As a minimum there will be two column drivers 50,51 and one row driver 60, or one column driver 50 and two row drivers 60,61. As a maximum there will be as many column drivers as there are columns of pixels 11, and as many row drivers as there are rows of pixels 11.

It should be noted that the above-mentioned embodiments illustrate rather than limit the invention, and that those skilled in the art will be able to design many alternative embodiments without departing from the scope of the appended claims. In the claims, any reference signs placed between parentheses shall not be construed as limiting the claim. Use of the verb "to comprise" and its conjugations does not exclude the presence of elements or steps other than those stated in a claim. The article "a" or "an" preceding an element does not exclude the presence of a plurality of such elements. The invention may be implemented by means of hardware comprising several distinct elements, and by means of a suitably programmed computer. In the device claim enumerating several means, several of these means may be embodied by one and the same item of hardware.
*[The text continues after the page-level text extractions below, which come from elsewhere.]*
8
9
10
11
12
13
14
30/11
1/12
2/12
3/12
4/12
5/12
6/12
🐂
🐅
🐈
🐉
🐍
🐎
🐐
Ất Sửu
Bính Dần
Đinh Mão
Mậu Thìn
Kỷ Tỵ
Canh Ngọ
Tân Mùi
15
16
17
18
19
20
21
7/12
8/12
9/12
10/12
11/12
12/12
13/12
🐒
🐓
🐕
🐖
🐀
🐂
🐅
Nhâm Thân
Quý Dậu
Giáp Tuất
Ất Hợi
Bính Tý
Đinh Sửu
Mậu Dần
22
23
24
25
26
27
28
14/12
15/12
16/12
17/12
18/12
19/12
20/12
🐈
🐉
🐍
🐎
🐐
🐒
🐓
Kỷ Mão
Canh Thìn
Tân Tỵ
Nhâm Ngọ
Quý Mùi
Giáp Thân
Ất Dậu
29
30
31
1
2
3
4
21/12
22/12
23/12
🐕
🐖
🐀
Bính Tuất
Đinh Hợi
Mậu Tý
The mere fact that certain measures are recited in mutually different dependent claims does not indicate that a combination of these measures cannot be used to advantage.

Claims

CLAIMS:

1. An electrophoretic display unit (1) comprising:

- a display panel (DP) comprising a first group of lines and a second group of lines;

- a first driver (60) for driving the first group (70) of lines ;

- a second driver (61) for driving the second group (71) of lines; and - a controller (20) for controlling the first and second drivers (60,61) for driving a line of the first group and a line of the second group (70,71) in parallel during at least a data- independent part of a frame period.

2. An electrophoretic display unit (1) as claimed in claim 2, wherein the controller (20) is adapted to drive the line of the first group (70) and the line of the second group (71) with common data during at least a data-independent part of a frame period and to drive the line of the first group (70) and the line of the second group (71) with individual data during at least a data-dependent part of a frame period.

3. An electrophoretic display unit (1) as claimed in claim 1, wherein the first and second drivers (60,61) comprise row drivers, the first and second groups of lines (70,71) comprising a first and a second group of rows.

4. An electrophoretic display unit (1) as claimed in claim 1, wherein the first (60) and the second driver (61) are adapted to provide shaking pulses during at least a data- independent part of a frame period, and driving pulses during at least a data-dependent part of a frame period.

5. A display device comprising an electrophoretic display unit (1) as claimed in claim 1, and a medium for storing information to be displayed on the display unit (1).

6. A method for driving an electrophoretic display unit (1) comprising a display panel (DP) comprising a first group of lines and a second group of lines, the method comprising the steps of: - driving the first group of lines (70) in response to a first driving signal;

- driving the second group of lines (71) in response to a second driving signal; and

- controlling the driving of a line of the first group (70) and a line of the second group (71) in parallel during at least a data-independent part of a frame period.

7. A computer program product for driving an electrophoretic display unit (1) comprising a display panel (DP) comprising a first group (70) of lines and a second group (71) of lines, the product comprising the functions of:

- driving the first group of lines (70) in response to a first driving signal; - driving the second group of lines (71) in response to a second driving signal; and

8. Driving circuitry for an electrophoretic display unit (1) comprising a display panel (DP) comprising a first group of lines and a second group of lines, the driving circuitry

(60,61,20) comprising:

- a first driver (60) for driving the first group (70) of lines ;

- a second driver (61) for driving the second group (71) of lines; and

- a controller (20) for controlling the first and second drivers (60,61) for driving a line of the first group and a line of the second group (70,71) in parallel during at least a data- independent part of a frame period.